Ever stalked random people on social media for travel? While some of you might have an amused look on your face right now, I am sure there are some who are nodding their heads in agreement. While those who find this amusing, let me tell you, I owe my best travel sojourns to stalking locals on Instagram. Well that is how this stunning gem, Glaw happened to me!
HOW I MET BETHEM, MY GUIDE
Last month while trying to find out more about Wakro town, I stumbled upon this amateur vlogger, a young kid, all of 21 named Bethem who started sharing videos of her hometown during lockdown, exploring nooks and corners of her place. She belonged to the Miju Mishmi tribe of Arunachal Pradesh which piqued my interest, so I decided to get in touch with her on Instagram.

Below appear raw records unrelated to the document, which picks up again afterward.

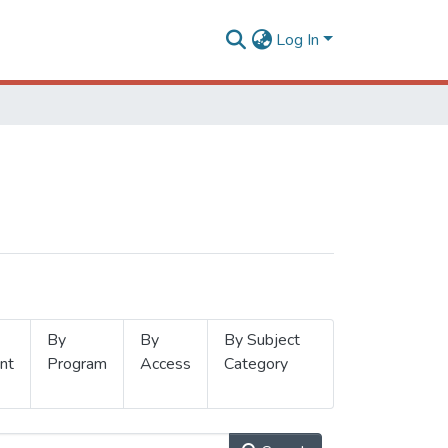
Log In
By
By
By Subject
nt
Program
Access
Category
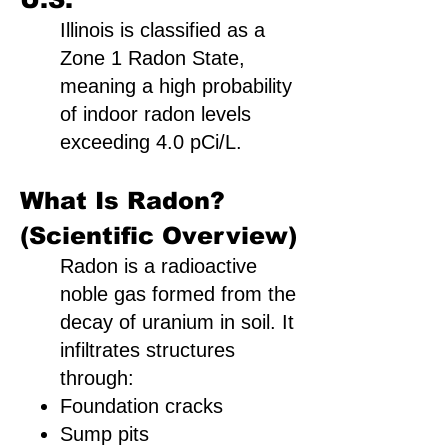
Illinois is classified as a
Zone 1 Radon State,
meaning a high probability
of indoor radon levels
exceeding 4.0 pCi/L.
What Is Radon?
(Scientific Overview)
Radon is a radioactive
noble gas formed from the
decay of uranium in soil. It
infiltrates structures
through:
Foundation cracks
Sump pits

A couple of messages were exchanged before I jumped the gun and went on to ask her if I could come stay with her and she could show me around. The husband warned me then ‘she might think you are a crazy stalker! Who messages random people asking them to be your host?’ I retorted ‘ A girl’s gotta do what a girl’s gotta do!’

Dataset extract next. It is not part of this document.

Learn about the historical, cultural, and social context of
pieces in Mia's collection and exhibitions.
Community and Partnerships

A month later, I met Bethem. I needed a guide for the trek to Glaw Lake and asked her to help me out. I had already watched her vlog on the same trek and knew she could help. Bethem called me up and said ‘Di, I will try finding someone but if I am not able to, I shall take you guys’. On asking her the guide charges, she said ‘ I can’t take money from you, you want to know about our culture, I am happy to get this chance to give you a sneak peek into the life of us Mishmis. People think of bizarre things..Log humko puchta hai, Mishmi log saanp khaata hai kya? And when we step out of our state they say ‘Welcome to India’ May be you could enlighten them through your posts and blogs that we are one of them, just not so well known’
We met like we were friends already. She guided us throughout, answered all my lamest of queries with the widest smile and made me believe that friendships are not based on age, caste or community but love and zest for similar things. It’s people like Bethem, who make me want to travel and explore places,meet new people and find out about their culture to share it with the world.

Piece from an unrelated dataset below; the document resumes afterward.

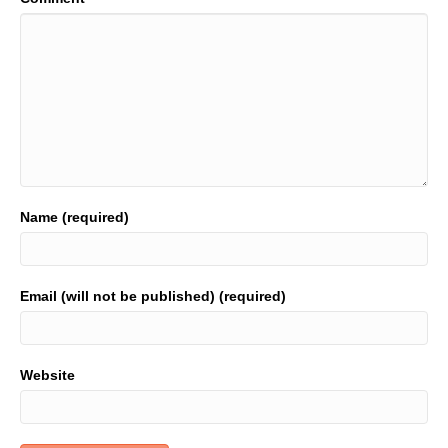
Name (required)
Email (will not be published) (required)
Website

Hugged by snowy mountains and dense canopies, hides this pristine beauty called Glaw lake, tucked in the wilderness of Kamlang Tiger Reserve, deep inside the idyllic town of Wakro. It is a huge lake, stretching over an area of 8 sq kms with a circumference of about 5 kms. Some locals say that Glao or Glaw is the source of the Kamlang river that flows across the reserve into the town. The hustling Kamlang river gives you company throughout the trek along with a million Gibbons and other wild dwellers contributing to the soothing forest cacophony. The route is a total of 16 kms that takes you through the tropical rainforest overwhelming your senses with sights, smells and sounds one could only fathom in fables and fairytales.
There is lots of folklore about the lake. The Mishmi tribes believe that there are four girls and boys regarded as the deities or gods who reside within the lake and protect not just the lake but anyone around. They say no one can drown in Glaw and that it never gets any muck or leaves or stems on its surface in spite of the numerous trees enveloping this gem.
The mythical lake also has the reputation of throwing unprecedented showers however mild they might be on receiving any person the first time at its premises. I had read in many blogs that people were greeted with mild showers on their first visit. We did not differ from the rest. It rained the day we arrived as well. Has to be some meaning in that folklore! After all serendipities have limits too 😛
Glaw also has a twin sister named Mehao Lake in Roing, Lower Dibang Valley. Both the lakes look almost similar and are a part of the wildlife sanctuaries in their own respective districts. When I watched Mehao Vlog for the first time, I thought Glaw probably has a second name. Identical twins from another mother.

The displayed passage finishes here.